Between 2013-2017, farmers in Malawi on average harvested 0.98 t/ha of soybean which is below the African average of 1.24 t/ha and a global average of 2.68 t /ha (2017 FAO). To improve production, national and international researchers have bred and released new soybean varieties. In the last 19 years, over 15 improved varieties have been released.
In spite of the release of improved varieties and new management practices, no one knew whether farmers were adopting them or not. Scientists, led by IITA’s Dr Adane Hirpa Tufa, conducted a study to find out if these new varieties and management practices were being adopted, and if so, what changes were farmers experiencing.
“We studied 1,237 farmers on 1,465 plots and found that over a third of sampled farmers adopted the new varieties and practices which resulted in 61% yield gain and 53% income gain,” Tufa said. The study results which have been published in a peer-reviewed journal article titled “The productivity and income effects of the adoption of improved soybean varieties and agronomic practices in Malawi” show that adopters are younger, more educated, and have larger cultivated land. Adopters also tend to be members of a farmers’ organization, participate in seed markets and have access to extension services. This implies that adoption is greatly influenced by access to information.
Although it is now proven that adoption of improved seed varieties and agronomic practices can improve farmers’ incomes, it is unfortunate that very few have access to this information. Tufa called for more awareness saying, “with only 34% of the sampled farmers being adopters, more awareness is needed if more farmers are to benefit from improved technologies.”

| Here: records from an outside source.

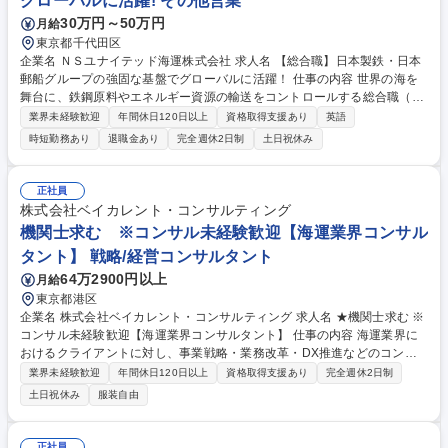
グローバルに活躍! その他営業
する業務 募集職種 大田区【カット野菜の企画提案営業】16時定時/年休11
30万円～50万円
月給
8日/船昌G
東京都千代田区
企業名 ＮＳユナイテッド海運株式会社 求人名 【総合職】日本製鉄・日本
郵船グループの強固な基盤でグローバルに活躍！ 仕事の内容 世界の海を
舞台に、鉄鋼原料やエネルギー資源の輸送をコントロールする総合職（営
業・運航管理・企画）をお任せします。未経験からでも、億単位のビジネ
業界未経験歓迎
年間休日120日以上
資格取得支援あり
英語
スを動かすダイナミズムを体感できる環境です。 (1)不定期船法人営業：
時短勤務あり
退職金あり
完全週休2日制
土日祝休み
新規、既存どちらも担当。 飛び込みは無。メールや電話での契約がほとん
どとなります。(2)国内外の顧客との輸送契約交渉締結、運賃請求(3)原料
／製品輸送船の運航管理：貨物量の確認、補油・運航プランの作成等、積
正社員
み地から揚げ地までの運航を管理します。※顧客、船長・乗組員、港の代
株式会社ベイカレント・コンサルティング
理店・荷役業者、ブローカー等、全てのステークホルダーの窓口として、
機関士求む ※コンサル未経験歓迎【海運業界コンサル
安全・効率的な運航をコーディネートします 募集職種 【総合職】日本製
タント】 戦略/経営コンサルタント
鉄・日本郵船グループの強固な基盤でグローバルに活躍！
64万2900円以上
月給
東京都港区
企業名 株式会社ベイカレント・コンサルティング 求人名 ★機関士求む ※
コンサル未経験歓迎【海運業界コンサルタント】 仕事の内容 海運業界に
おけるクライアントに対し、事業戦略・業務改革・DX推進などのコンサ
ルティング業務を担当いただきます。業界の構造変革をテーマに、戦略立
業界未経験歓迎
年間休日120日以上
資格取得支援あり
完全週休2日制
案から実行支援まで一貫して関与いただきます。 【具体的には】 ■AIやデ
土日祝休み
服装自由
ータを活用した業務効率化・オペレーション最適化■脱炭素や新燃料対応
に向けた投資・成長戦略の策定■M&Aや事業ポートフォリオ再構築などの
ビジネスモデル変革■IT／DX戦略、データ活用基盤の構築■業務プロセス
正社員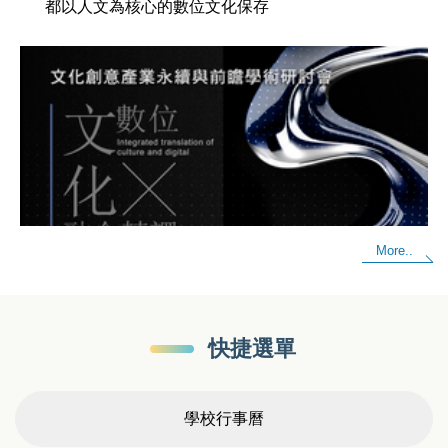
都以人文為核心的數位文化保存
More..
快捷選單
學校行事曆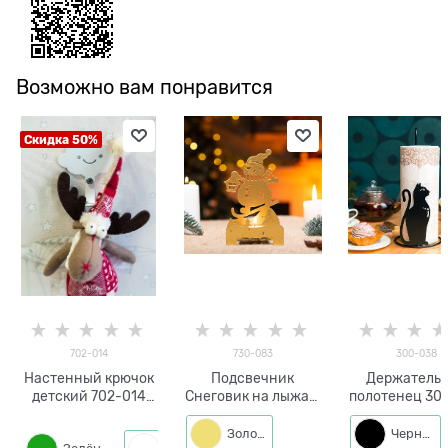
Возможно вам понравится
Скидка 50%
702-014
730-083
300-038
Настенный крючок
Подсвечник
Держатель 
детский 702-014
Снеговик на лыжах,
полотенец 30
металл
металл,для одной
кухонны
свечи
настольн
Золото
Черный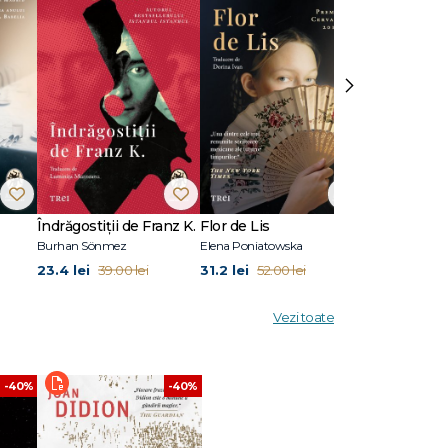
›
Îndrăgostiții de Franz K.
Flor de Lis
Pilonii mării
Burhan Sönmez
Elena Poniatowska
Sylvain Tesson
23.4 lei
31.2 lei
26.4 lei
39.00 lei
52.00 lei
44.
Vezi toate
-40%
-40%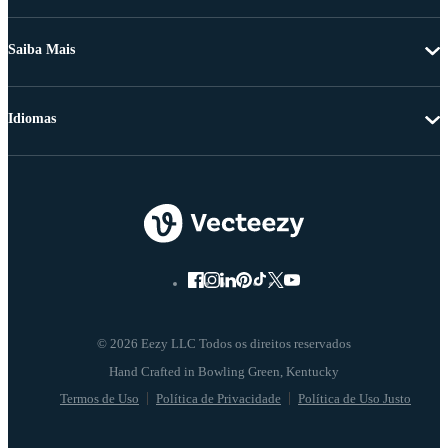
Saiba Mais
Idiomas
© 2026 Eezy LLC Todos os direitos reservados
Termos de Uso
Política de Privacidade
Política de Uso Justo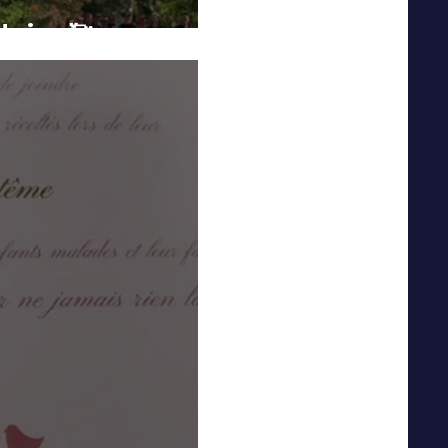
daire 🥰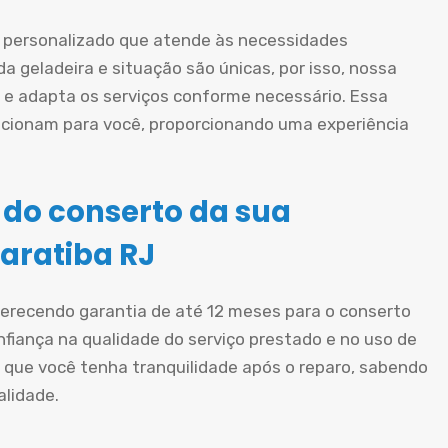
personalizado que atende às necessidades
a geladeira e situação são únicas, por isso, nossa
e adapta os serviços conforme necessário. Essa
cionam para você, proporcionando uma experiência
 do conserto da sua
aratiba RJ
oferecendo garantia de até 12 meses para o conserto
nfiança na qualidade do serviço prestado e no uso de
 que você tenha tranquilidade após o reparo, sabendo
alidade.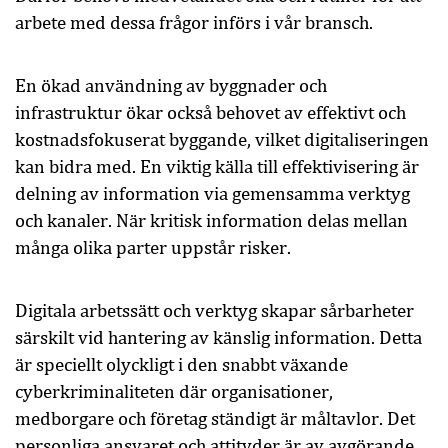
arbete med dessa frågor införs i vår bransch.
En ökad användning av byggnader och
infrastruktur ökar också behovet av effektivt och
kostnadsfokuserat byggande, vilket digitaliseringen
kan bidra med. En viktig källa till effektivisering är
delning av information via gemensamma verktyg
och kanaler. När kritisk information delas mellan
många olika parter uppstår risker.
Digitala arbetssätt och verktyg skapar sårbarheter
särskilt vid hantering av känslig information. Detta
är speciellt olyckligt i den snabbt växande
cyberkriminaliteten där organisationer,
medborgare och företag ständigt är måltavlor. Det
personliga ansvaret och attityder är av avgörande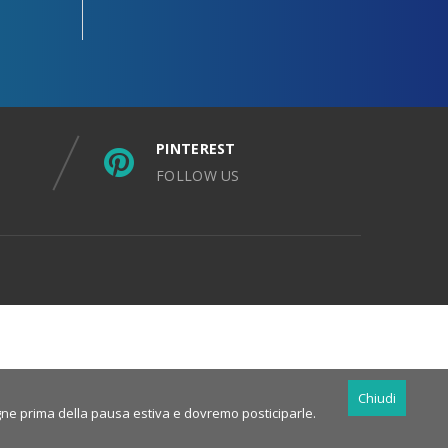
PINTEREST
FOLLOW US
Chiudi
nsegne prima della pausa estiva e dovremo posticiparle.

These new varieties are high yielding, have a shorter maturity period, more pods per plant and perform better under poor and erratic rainfall. Better agronomic practices such as the right planting dates, close row spacing that can smother weeds, and correct and timely application of phosphorus fertilizers have also been popularized through projects such as “Putting Nitrogen Fixation to Work for Smallholder Farmers in Africa (N2Africa)” and “Malawi Improved Seed system and Technology (MIST)”. Those projects were led by IITA, Government of Malawi, NGOs and community-based enterprises.